* What you need to do
From the records below, copy out each line that has the word "your".
Start of Given entries
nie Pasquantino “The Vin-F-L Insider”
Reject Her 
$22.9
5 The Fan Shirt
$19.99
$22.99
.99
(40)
End of Given entries
Start of Given entries
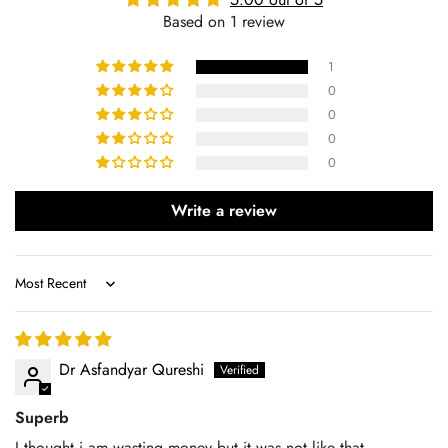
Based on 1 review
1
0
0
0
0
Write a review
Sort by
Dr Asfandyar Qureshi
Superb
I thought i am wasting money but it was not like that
End of Given entries
Start of Given entries
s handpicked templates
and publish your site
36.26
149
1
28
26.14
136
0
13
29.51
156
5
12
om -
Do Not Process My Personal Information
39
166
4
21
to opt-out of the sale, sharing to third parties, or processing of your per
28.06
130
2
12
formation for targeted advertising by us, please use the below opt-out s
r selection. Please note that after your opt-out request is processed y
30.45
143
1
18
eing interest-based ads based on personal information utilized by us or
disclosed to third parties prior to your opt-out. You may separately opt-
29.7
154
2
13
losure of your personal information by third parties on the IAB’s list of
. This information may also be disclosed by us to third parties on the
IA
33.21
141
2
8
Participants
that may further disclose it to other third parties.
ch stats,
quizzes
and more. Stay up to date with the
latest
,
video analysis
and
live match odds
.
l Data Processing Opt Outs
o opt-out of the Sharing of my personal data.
End of Given entries
* Solution below
and publish your site
to opt-out of the sale, sharing to third parties, or processing of your per
r selection. Please note that after your opt-out request is processed y
disclosed to third parties prior to your opt-out. You may separately opt-
losure of your personal information by third parties on the IAB’s list of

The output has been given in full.